• _DATA SUPPLIED_
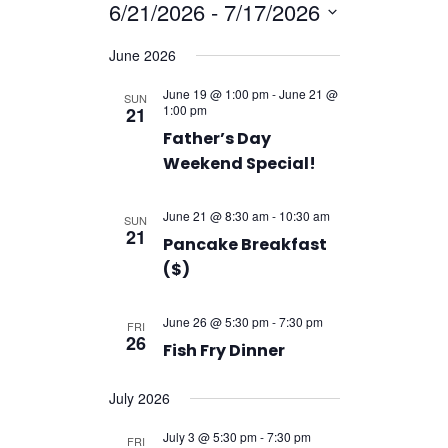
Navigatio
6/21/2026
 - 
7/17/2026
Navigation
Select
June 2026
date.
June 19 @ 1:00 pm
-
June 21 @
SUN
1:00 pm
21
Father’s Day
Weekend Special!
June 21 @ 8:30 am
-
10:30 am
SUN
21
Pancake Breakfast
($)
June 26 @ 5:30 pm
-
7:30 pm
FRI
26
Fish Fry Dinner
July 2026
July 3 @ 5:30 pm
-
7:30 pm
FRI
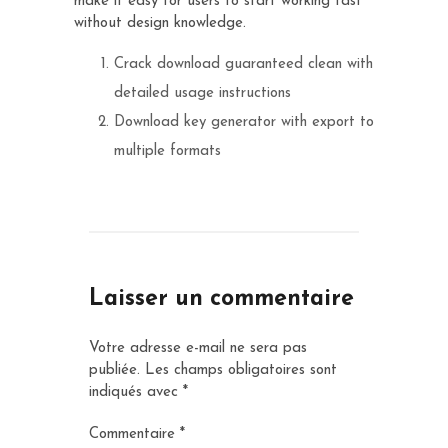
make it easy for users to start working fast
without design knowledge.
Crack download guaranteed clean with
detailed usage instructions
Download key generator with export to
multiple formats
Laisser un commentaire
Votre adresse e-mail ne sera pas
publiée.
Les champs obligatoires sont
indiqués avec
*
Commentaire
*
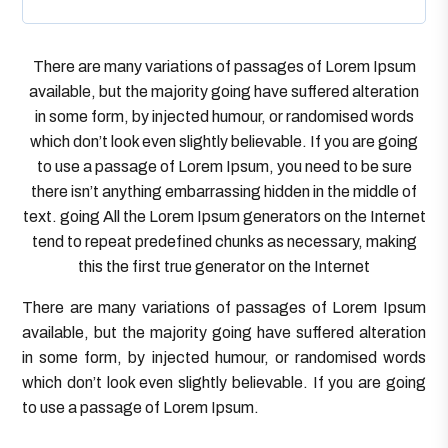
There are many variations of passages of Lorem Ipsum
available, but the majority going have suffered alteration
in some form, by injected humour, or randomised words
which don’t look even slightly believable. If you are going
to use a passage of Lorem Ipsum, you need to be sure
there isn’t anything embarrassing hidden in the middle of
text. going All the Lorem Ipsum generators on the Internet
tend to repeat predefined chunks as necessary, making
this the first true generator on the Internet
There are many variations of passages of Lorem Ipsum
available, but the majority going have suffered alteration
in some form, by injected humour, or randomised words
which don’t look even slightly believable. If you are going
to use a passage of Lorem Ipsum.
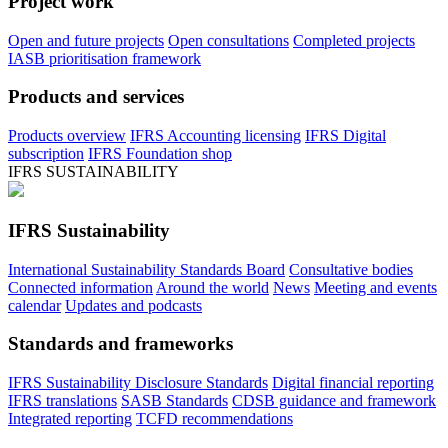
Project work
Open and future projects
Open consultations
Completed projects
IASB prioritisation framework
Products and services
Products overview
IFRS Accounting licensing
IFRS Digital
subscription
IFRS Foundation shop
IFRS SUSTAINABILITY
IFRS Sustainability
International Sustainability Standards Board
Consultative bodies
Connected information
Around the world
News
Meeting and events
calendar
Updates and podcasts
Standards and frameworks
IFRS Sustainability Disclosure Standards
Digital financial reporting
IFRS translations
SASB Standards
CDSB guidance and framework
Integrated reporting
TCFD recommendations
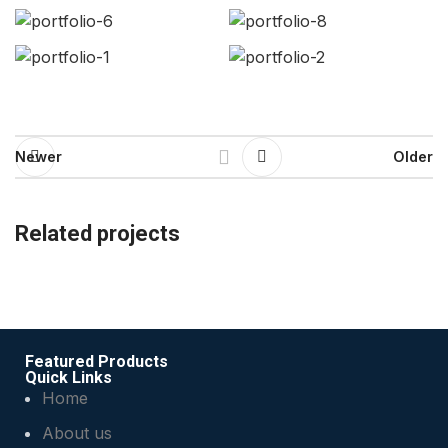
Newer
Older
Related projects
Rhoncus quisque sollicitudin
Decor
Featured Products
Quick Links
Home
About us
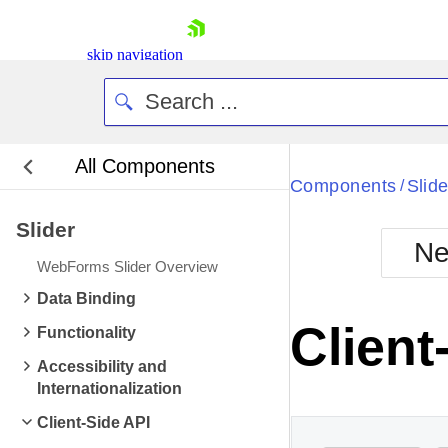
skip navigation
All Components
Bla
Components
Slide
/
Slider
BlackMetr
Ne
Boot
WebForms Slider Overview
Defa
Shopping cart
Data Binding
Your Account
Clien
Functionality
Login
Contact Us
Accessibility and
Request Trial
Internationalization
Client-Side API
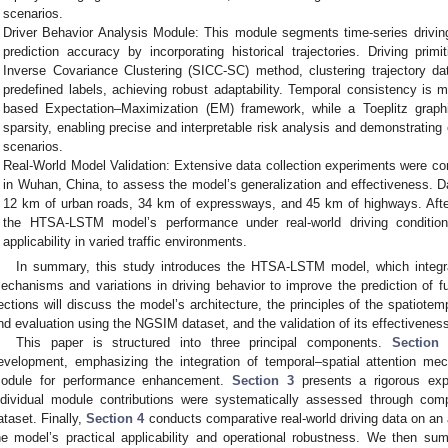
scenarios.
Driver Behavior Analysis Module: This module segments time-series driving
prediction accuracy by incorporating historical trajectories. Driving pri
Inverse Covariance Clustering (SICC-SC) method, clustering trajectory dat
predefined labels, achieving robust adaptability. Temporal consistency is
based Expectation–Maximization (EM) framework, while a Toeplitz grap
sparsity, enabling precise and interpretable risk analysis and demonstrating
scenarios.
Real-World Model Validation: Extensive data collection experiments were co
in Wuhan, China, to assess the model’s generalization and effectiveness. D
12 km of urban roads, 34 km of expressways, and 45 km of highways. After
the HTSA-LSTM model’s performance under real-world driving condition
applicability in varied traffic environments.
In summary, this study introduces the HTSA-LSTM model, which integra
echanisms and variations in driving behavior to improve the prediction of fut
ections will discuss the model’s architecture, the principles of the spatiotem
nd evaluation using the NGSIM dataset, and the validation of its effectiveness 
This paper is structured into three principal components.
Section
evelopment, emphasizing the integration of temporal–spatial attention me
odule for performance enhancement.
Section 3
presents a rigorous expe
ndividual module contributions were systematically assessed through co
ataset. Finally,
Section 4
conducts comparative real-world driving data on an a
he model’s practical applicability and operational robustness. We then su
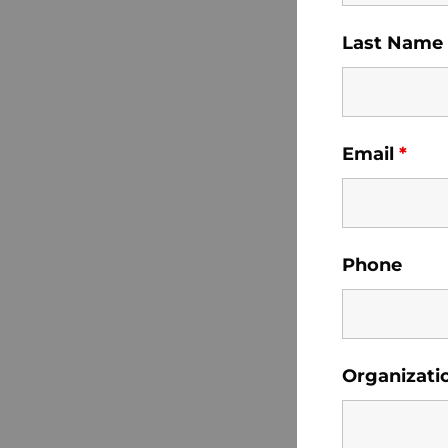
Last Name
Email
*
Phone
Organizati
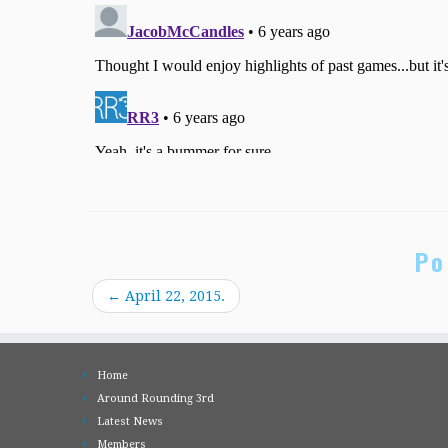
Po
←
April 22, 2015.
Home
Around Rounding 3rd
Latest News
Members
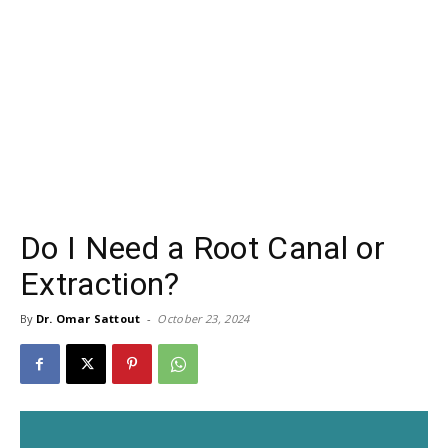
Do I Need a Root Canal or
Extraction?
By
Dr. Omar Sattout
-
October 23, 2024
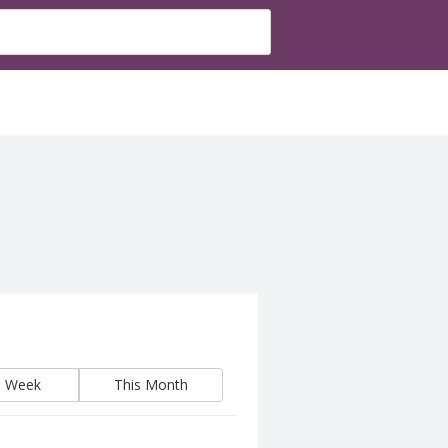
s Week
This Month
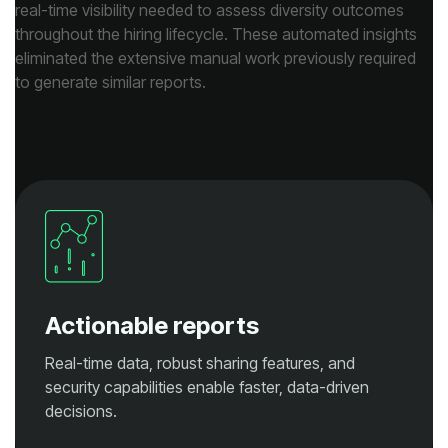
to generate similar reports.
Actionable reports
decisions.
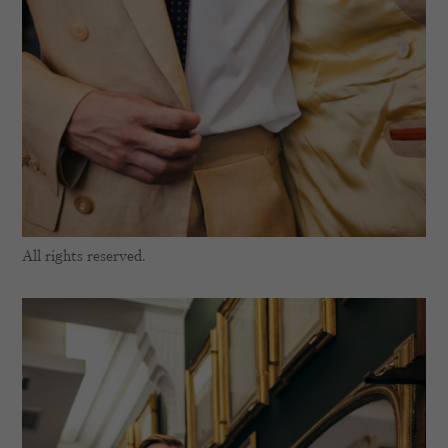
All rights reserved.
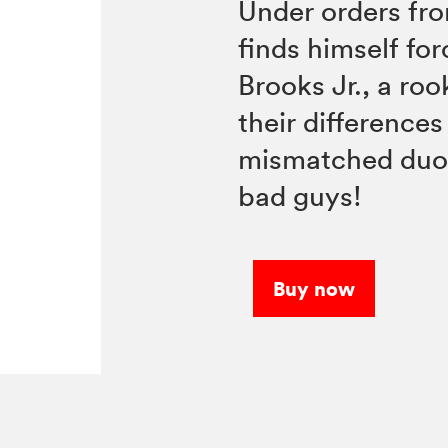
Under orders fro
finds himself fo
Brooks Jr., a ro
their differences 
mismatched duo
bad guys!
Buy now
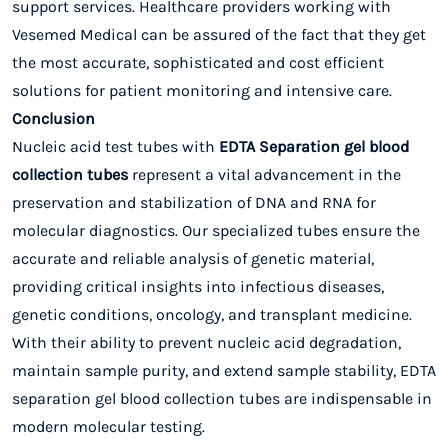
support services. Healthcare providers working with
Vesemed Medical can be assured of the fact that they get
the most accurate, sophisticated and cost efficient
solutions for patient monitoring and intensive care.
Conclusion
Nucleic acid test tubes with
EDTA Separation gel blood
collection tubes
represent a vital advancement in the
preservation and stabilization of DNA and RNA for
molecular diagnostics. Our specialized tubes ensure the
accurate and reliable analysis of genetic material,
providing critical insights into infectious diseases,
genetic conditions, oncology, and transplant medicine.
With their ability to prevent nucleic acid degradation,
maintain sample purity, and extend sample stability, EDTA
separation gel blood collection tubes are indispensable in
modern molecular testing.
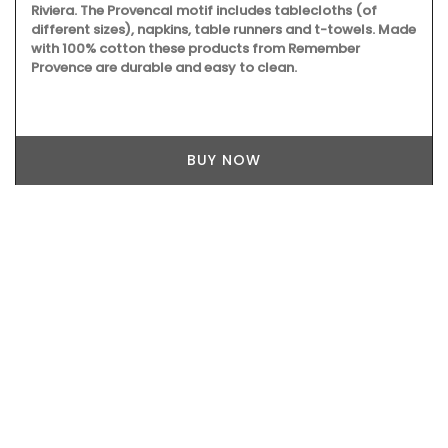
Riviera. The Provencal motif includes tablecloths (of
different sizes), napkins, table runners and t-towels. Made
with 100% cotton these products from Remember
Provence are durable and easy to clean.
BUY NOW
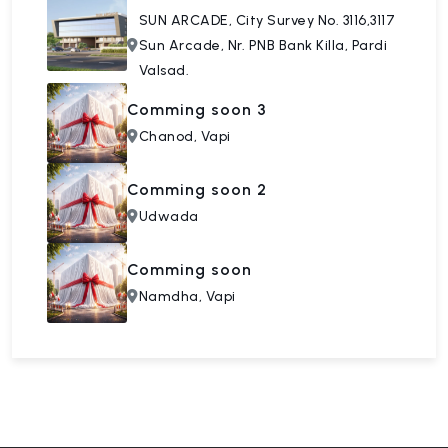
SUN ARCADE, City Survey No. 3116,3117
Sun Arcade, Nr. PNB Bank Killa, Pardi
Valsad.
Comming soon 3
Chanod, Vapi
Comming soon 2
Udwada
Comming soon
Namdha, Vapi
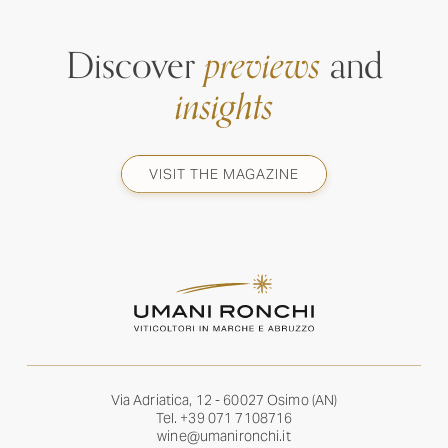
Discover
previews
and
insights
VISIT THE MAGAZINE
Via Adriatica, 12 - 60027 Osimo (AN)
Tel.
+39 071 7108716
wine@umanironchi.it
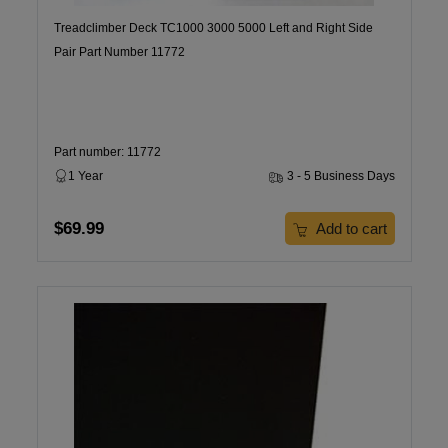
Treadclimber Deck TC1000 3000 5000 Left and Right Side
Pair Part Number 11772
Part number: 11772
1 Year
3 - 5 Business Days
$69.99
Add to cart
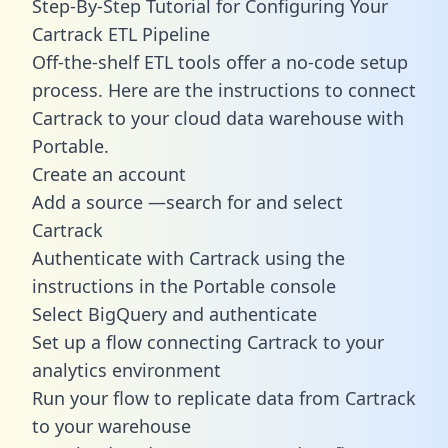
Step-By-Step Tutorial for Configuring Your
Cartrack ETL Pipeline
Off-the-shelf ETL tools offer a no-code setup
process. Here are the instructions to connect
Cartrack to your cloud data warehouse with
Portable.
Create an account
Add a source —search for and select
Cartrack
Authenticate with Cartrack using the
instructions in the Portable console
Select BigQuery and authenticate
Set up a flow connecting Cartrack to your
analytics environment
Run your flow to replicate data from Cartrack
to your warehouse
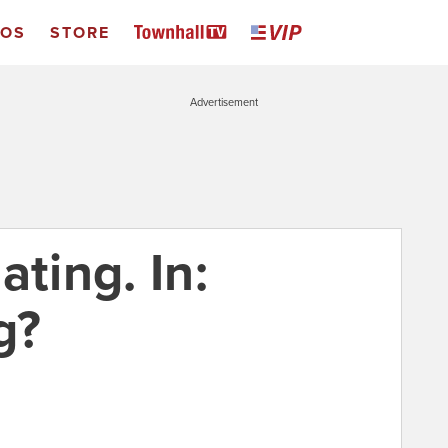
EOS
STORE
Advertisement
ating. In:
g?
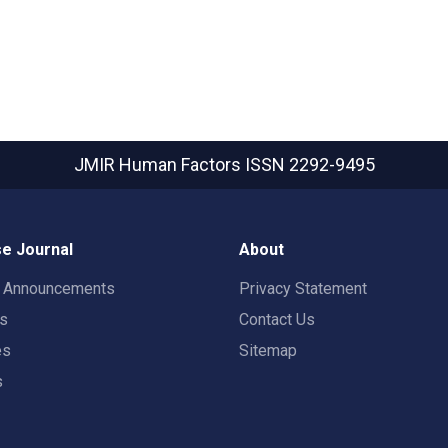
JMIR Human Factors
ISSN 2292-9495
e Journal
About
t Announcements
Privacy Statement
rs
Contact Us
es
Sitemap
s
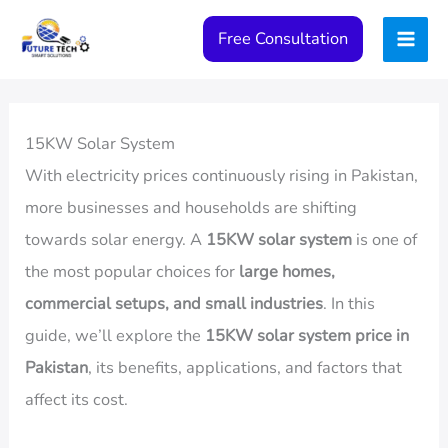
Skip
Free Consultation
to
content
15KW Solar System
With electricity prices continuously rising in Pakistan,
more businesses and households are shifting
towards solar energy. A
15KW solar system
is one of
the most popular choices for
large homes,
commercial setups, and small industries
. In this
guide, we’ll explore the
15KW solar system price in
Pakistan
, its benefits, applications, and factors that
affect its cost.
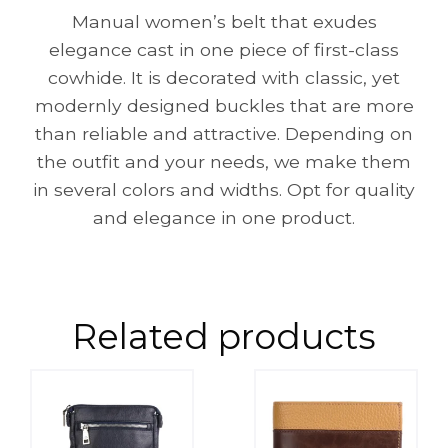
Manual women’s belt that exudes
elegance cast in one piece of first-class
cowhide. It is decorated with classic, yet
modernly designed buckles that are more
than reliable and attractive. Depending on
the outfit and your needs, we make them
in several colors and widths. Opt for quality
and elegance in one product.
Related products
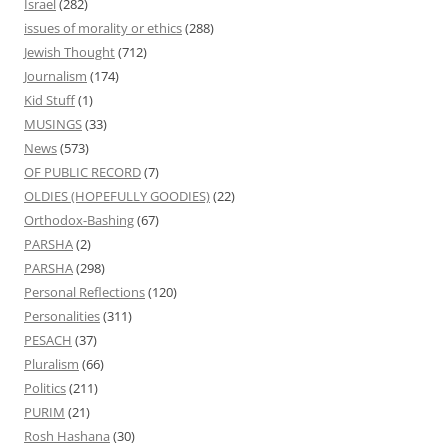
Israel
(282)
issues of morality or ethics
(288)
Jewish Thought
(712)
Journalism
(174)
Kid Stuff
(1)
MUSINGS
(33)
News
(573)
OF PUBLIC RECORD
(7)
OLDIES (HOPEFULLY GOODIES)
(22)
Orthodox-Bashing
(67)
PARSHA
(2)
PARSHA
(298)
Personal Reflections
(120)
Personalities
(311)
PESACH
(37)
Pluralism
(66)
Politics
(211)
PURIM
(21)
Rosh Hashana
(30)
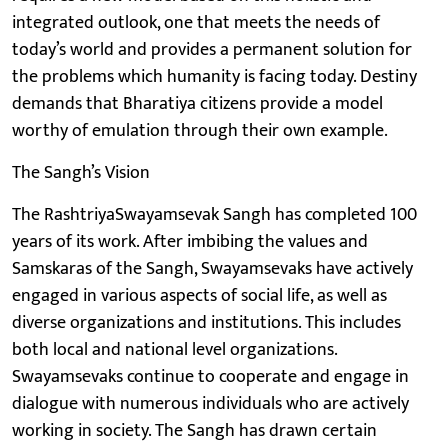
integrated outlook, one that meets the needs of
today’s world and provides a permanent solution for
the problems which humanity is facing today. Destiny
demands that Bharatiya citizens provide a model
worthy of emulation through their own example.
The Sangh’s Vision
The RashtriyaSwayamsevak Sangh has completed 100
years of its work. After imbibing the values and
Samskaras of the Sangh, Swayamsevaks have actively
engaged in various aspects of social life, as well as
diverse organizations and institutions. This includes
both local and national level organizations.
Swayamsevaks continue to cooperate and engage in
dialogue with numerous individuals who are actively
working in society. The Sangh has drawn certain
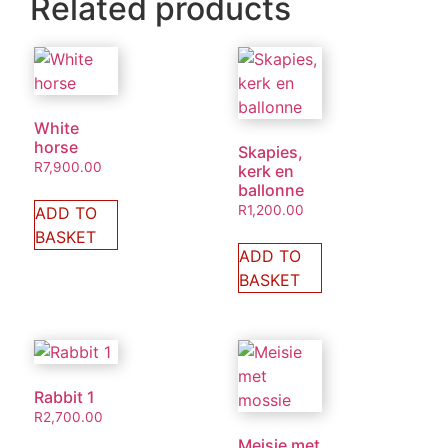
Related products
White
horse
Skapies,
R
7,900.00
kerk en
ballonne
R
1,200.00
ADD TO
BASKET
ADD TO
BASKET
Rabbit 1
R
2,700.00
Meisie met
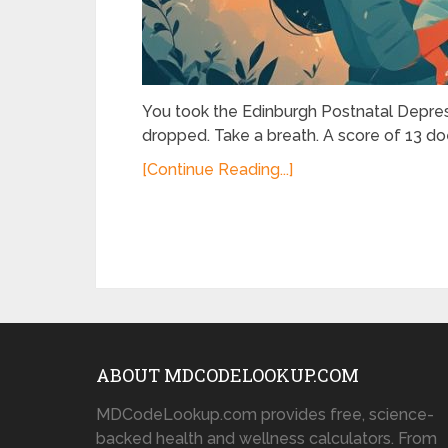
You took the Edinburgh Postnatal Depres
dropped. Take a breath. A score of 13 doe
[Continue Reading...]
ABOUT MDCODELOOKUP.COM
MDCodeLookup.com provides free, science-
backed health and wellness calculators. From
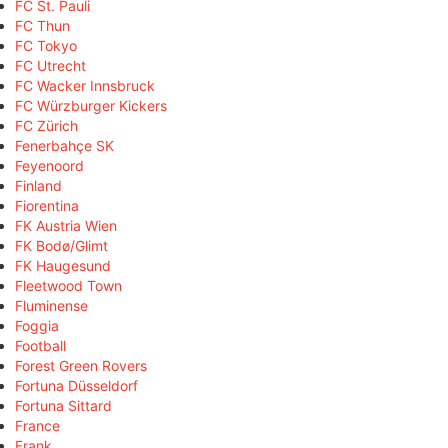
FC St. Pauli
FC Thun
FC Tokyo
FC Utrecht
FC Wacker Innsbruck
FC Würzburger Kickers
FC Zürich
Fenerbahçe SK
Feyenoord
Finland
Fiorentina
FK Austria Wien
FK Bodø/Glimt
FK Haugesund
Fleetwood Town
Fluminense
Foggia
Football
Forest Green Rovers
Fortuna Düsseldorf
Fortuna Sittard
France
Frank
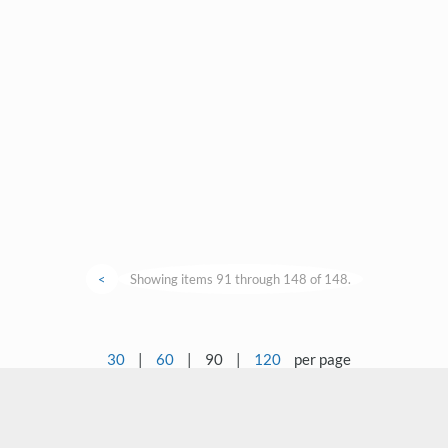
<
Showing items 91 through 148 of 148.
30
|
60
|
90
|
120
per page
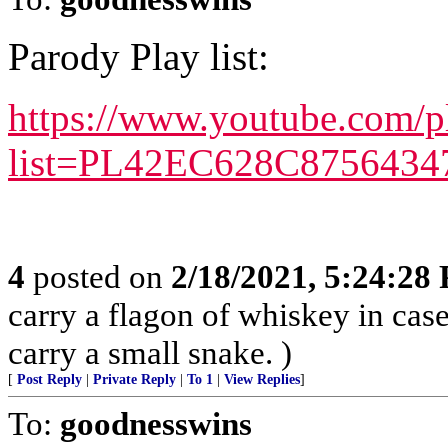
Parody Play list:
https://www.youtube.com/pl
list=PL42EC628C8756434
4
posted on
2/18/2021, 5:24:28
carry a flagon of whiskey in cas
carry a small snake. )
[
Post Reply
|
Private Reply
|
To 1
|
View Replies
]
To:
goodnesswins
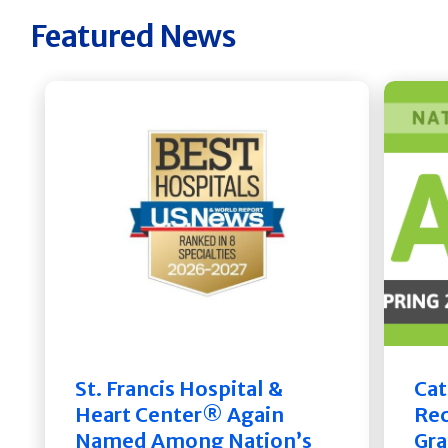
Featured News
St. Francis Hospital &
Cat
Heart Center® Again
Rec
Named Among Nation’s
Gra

• _EXERCISE_
Select from the material above each line in which the string "blood" appears, and list those lines.

• _ANSWER FOR THE TASK_
EDTA Separation gel blood
separation gel blood collection tubes are indispensable in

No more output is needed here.